A Month Has Passed
What's Next?
I have spent the last month doing approximately 70+ hours per week of AI safety. Whether that be learning or working on projects. I have a much better model of the landscape, what the types of technical work are, and even some hints as to what it might be like to work in some of these areas. I published writeups on the two larger projects I have been working on1. Which right now feels like a big release of tension but also now I feel much emptier - my brain has way less constant thinking through of these projects. But now I have a big question of what to do next! I don’t have a plan for the next project I want to work on.
If my current belief is that the highest impact thing for me to do is take the technical understanding I have built2 and apply it towards the collective action problem of how to slow down the speed of AI progress then it’s probably time to start at least vaguely considering how to move in that direction3 (and even what the options are in this area). I am extremely practiced at skilling up in a technical field but this seems much more nebulous (which is probably why I haven’t started yet - I don’t want to do the thing that feels much less tractable/intuitive to me.) There’s also still lots more understanding to be had on the technical side, especially as I continue to try to understand the core issues of the various problem stacks4 of which there are certainly some that I still haven’t considered at all. I am somewhat worried about losing steam as I5 make this transition away from the extremely fun easy to see progress problem of learning the various technical problems related to AI safety.

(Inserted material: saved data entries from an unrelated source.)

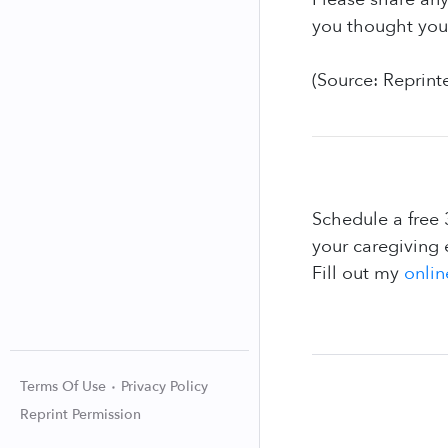
you thought you 
(Source: Reprint
Schedule a free 
your caregiving 
Fill out my
onlin
Terms Of Use
Privacy Policy
Reprint Permission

Not that there isn’t still clear work to be had. I still have a real backlog of papers I want to read. I will certainly want to write a blog retrospective on the experience posting my first substantive projects to LessWrong6. But, at some point I am going to have to start making some decisions and decide which parts of the AI safety ecosystem I want to go deeper into and start actually specializing in. This is scary, especially since I have changed my mind at least once per week on what I think the best specialization is.
I feel like most of my posts have had a takeaway. I guess this one is me claiming that decisions are hard, and deciding when/how to decide is hard, and I feel like I should start thinking about decisions. This does make me understand a little bit more why so many people end up at Anthropic - it’s super legible, it has tons of job openings, it’s easy to feel like you are working for the good guy7, and it pays well. If I was down to work there I wouldn’t have to do this next hard step of figuring out what is actually the best decision and how to fucking get there8.
Claude really thinks this blog post is weak9, I’m publishing it anyways. Maybe that’s a mistake? Hard to tell what the right quality bar should be - at least it’s short. Please feel free to let me know if you didn’t like this one.
On both LessWrong and EA Forum, but so far it seems like LessWrong is significantly more active than the EA forum which I find very interesting given that I generally associate EA Forum with more social power seeking, and LessWrong with more nerd - I would think the social power seekers would engage in social technology (forums) more.
And will certainly continue to build on
both from a skills perspective but also a clearer theory of change perspective
I started with mech interp, then thinking about model red-teaming, most recently security
slowly, maybe
Forum for rationalists and AI safety people, feeds directly into the “AI Alignment” forum which is more exclusive to AI safety
I basically don’t think that’s true at this point
Not to mention, whatever I decide “the best decision” ends up being will probably be both less status-ful and pay less than Anthropic.
This is what claude said, I certainly agree with a good number of it’s takes but not enough to write more about it.